# AVAILABLE DATA:
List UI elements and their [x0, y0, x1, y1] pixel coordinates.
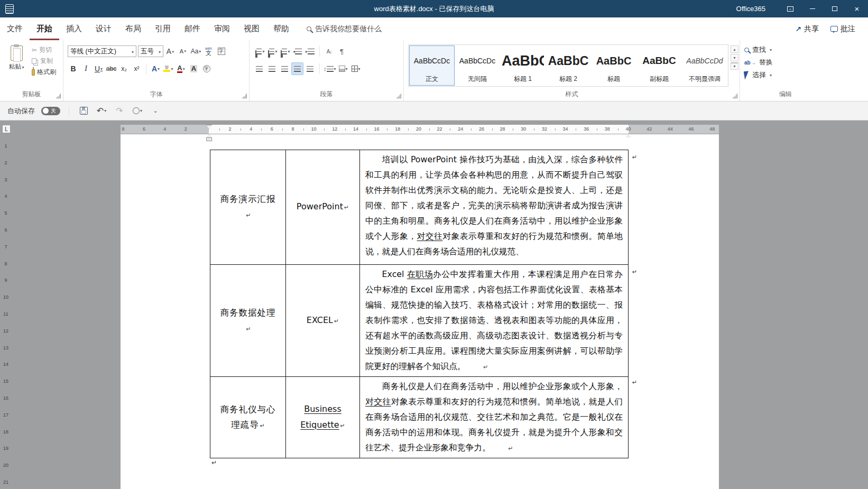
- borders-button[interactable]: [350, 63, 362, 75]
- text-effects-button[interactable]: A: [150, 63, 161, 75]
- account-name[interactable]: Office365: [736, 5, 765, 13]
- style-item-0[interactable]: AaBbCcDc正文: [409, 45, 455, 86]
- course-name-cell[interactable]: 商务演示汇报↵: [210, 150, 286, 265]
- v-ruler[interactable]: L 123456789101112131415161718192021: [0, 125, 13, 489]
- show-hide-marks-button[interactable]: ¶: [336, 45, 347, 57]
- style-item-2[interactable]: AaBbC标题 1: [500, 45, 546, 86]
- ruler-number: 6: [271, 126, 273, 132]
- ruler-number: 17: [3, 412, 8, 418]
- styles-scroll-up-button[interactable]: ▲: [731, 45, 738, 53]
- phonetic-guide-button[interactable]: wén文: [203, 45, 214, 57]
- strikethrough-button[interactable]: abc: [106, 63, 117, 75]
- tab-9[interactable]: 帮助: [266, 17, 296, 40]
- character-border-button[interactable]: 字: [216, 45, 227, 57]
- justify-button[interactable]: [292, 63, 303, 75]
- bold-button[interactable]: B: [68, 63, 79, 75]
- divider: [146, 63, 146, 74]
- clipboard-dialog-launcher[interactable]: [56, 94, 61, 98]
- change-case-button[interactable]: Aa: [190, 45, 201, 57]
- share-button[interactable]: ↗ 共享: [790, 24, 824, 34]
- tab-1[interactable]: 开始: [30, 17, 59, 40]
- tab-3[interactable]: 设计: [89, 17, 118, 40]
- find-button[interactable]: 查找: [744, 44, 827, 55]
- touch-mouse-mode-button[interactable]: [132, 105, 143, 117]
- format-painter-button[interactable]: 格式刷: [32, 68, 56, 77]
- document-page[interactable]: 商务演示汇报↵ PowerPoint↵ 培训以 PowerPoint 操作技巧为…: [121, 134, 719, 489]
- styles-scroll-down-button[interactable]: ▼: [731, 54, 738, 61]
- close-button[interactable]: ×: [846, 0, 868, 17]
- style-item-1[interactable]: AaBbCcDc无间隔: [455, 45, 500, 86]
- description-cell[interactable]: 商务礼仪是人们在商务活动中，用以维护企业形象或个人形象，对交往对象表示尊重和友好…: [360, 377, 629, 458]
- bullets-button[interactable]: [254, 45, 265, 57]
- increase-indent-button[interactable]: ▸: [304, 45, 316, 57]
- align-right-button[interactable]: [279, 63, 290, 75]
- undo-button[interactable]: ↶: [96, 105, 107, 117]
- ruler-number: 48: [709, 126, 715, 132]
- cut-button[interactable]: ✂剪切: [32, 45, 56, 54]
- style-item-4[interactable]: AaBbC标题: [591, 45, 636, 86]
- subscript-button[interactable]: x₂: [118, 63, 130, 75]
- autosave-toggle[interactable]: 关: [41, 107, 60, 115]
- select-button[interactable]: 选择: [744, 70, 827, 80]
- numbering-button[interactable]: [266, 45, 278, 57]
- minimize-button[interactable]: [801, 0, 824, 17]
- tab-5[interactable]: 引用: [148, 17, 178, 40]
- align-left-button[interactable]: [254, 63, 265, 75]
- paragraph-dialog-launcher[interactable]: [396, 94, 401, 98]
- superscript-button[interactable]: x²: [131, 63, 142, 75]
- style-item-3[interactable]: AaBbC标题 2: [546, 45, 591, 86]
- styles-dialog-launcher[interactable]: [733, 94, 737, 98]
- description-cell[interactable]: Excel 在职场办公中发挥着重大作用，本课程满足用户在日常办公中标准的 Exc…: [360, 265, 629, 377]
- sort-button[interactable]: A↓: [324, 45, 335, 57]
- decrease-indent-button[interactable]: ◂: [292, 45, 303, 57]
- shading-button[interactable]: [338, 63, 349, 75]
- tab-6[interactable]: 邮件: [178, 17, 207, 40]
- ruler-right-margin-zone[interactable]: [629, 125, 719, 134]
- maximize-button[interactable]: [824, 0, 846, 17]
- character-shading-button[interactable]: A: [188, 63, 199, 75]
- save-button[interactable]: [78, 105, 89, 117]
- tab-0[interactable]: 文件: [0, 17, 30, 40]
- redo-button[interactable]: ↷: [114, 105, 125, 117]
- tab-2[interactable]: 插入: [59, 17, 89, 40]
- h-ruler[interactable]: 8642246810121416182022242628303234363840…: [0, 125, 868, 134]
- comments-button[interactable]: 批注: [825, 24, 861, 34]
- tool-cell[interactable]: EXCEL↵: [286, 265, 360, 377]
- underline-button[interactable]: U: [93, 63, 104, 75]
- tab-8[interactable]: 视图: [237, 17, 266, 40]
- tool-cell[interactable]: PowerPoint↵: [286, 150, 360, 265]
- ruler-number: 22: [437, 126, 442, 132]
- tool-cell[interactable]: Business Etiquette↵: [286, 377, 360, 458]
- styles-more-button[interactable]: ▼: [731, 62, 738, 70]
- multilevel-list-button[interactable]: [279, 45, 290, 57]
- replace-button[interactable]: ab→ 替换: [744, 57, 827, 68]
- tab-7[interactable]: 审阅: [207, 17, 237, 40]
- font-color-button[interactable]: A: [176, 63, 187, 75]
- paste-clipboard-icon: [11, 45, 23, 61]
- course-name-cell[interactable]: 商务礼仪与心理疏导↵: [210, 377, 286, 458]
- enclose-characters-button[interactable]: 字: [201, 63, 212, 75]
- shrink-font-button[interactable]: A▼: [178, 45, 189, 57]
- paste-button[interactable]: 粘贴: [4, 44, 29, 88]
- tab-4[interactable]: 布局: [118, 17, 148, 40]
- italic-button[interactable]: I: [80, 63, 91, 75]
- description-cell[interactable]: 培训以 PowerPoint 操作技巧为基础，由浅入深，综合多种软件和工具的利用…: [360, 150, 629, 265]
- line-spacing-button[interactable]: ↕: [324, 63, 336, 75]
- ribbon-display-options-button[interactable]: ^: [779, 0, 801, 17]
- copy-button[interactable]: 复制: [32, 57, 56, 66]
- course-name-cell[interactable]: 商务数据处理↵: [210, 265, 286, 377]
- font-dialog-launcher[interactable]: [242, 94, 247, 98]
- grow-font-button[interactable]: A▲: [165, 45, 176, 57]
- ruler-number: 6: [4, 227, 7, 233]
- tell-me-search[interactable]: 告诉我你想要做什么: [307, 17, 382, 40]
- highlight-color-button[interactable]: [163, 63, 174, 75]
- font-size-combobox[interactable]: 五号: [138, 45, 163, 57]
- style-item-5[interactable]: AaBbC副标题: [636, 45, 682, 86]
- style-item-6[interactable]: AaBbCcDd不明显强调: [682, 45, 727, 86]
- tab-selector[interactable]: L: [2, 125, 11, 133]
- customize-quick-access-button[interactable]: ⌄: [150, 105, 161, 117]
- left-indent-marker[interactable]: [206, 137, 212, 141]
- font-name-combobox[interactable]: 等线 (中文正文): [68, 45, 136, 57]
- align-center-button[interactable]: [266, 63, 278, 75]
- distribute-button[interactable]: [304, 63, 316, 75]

* * *

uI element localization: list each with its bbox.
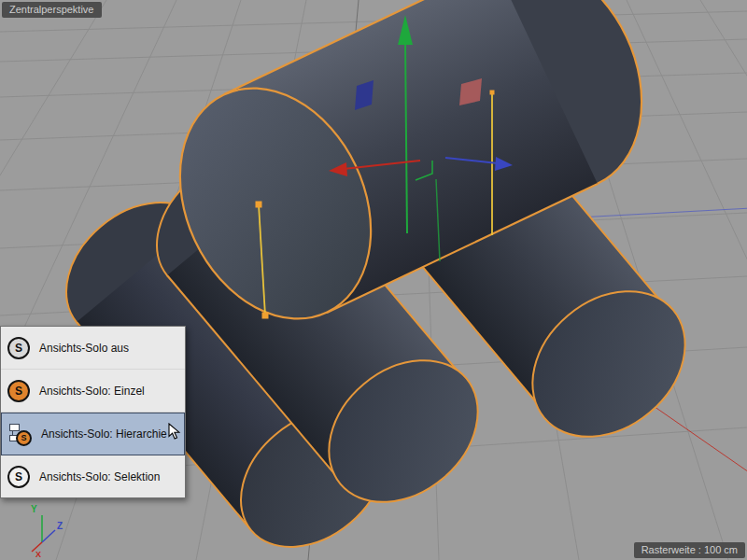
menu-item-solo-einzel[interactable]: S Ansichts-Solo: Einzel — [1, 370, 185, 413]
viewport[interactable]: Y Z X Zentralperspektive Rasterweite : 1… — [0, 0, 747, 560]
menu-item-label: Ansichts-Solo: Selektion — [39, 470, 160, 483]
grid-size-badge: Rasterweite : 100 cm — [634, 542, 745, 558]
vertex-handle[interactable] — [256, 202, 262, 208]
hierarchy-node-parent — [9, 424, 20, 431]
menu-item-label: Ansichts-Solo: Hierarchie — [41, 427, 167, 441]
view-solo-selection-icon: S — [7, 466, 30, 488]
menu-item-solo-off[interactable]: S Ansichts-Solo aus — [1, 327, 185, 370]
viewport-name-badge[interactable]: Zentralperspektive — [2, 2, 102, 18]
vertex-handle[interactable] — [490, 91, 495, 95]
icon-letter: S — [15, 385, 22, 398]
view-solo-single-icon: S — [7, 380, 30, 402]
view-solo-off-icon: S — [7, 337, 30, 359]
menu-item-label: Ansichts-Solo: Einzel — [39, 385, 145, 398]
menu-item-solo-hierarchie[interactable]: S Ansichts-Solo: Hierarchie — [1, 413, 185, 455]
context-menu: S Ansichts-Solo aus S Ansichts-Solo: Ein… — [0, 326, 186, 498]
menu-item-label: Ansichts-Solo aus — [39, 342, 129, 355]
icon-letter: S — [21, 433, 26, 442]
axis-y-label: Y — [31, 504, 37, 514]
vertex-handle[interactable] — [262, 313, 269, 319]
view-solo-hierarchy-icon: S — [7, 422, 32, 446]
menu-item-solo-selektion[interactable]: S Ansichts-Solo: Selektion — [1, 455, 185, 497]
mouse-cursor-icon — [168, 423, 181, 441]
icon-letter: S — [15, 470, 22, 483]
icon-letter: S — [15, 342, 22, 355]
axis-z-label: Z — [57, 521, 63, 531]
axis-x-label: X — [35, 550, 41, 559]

==

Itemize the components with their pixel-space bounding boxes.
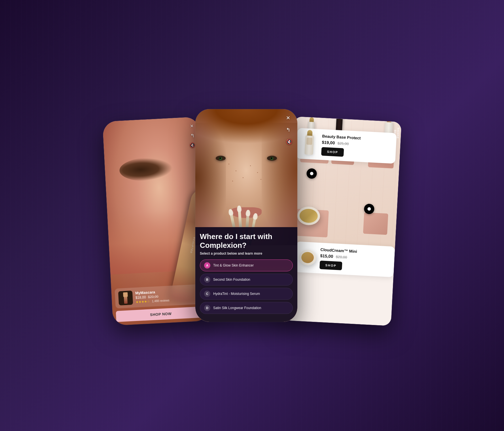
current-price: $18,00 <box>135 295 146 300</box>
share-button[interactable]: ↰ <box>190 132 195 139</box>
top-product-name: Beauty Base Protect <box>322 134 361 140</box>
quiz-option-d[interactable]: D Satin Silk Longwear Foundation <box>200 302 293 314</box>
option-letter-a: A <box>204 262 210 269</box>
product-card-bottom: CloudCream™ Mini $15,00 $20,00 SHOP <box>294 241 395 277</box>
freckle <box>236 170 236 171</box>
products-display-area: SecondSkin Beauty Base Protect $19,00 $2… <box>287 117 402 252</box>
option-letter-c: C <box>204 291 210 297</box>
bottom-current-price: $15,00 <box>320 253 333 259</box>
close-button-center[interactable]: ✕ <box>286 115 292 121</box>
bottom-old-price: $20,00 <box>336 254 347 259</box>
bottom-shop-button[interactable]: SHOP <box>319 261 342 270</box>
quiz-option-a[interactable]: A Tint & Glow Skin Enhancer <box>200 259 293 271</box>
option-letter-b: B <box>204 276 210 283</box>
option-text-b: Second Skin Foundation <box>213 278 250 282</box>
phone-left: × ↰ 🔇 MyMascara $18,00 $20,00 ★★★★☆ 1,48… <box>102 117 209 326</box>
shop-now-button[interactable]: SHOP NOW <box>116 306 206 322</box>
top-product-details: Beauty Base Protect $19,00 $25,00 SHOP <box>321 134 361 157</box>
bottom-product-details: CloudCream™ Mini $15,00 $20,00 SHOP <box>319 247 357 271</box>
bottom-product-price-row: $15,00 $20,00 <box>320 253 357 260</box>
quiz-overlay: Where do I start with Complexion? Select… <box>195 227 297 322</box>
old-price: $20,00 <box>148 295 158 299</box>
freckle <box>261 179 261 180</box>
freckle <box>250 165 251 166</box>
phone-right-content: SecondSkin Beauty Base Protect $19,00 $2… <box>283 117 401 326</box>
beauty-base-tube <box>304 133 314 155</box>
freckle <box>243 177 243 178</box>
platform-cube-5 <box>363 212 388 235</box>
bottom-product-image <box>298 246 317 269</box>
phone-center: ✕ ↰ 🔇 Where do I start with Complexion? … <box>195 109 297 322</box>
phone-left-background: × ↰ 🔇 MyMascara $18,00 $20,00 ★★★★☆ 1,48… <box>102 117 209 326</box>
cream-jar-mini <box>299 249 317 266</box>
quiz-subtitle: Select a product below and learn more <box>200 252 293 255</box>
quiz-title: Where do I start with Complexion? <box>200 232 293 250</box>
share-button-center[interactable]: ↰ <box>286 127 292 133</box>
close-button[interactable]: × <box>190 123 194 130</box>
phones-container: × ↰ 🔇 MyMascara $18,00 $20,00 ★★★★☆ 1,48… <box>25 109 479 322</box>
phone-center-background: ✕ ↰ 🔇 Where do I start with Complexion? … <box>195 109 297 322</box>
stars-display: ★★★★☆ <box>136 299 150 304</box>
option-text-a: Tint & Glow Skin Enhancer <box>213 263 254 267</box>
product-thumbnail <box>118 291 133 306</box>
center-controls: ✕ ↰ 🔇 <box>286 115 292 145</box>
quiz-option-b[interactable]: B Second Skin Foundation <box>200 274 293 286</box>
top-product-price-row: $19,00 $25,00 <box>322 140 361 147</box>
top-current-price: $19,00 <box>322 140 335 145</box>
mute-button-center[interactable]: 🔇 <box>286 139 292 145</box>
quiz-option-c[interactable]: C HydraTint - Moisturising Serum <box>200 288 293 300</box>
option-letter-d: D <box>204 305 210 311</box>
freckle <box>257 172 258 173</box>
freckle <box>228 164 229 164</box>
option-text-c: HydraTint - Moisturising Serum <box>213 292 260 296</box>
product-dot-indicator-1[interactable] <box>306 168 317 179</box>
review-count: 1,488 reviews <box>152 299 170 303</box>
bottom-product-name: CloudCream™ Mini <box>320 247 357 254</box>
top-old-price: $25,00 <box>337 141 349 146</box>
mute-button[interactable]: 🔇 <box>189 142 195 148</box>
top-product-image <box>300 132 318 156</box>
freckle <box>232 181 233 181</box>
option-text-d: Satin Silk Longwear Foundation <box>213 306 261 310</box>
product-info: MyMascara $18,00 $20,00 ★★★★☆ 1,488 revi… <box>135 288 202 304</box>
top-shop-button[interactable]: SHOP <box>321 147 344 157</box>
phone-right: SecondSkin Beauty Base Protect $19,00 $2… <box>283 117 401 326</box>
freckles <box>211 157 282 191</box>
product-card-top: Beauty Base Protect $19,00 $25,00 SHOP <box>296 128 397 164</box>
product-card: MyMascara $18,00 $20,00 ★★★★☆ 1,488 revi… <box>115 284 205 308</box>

# ABOUT THIS EXERCISE:
For each line above that contains "viewport", make a copy.

# FINISHED EXERCISE:
viewport[interactable]: Y Z X Zentralperspektive Rasterweite : 1… — [0, 0, 747, 560]
viewport-name-badge[interactable]: Zentralperspektive — [2, 2, 102, 18]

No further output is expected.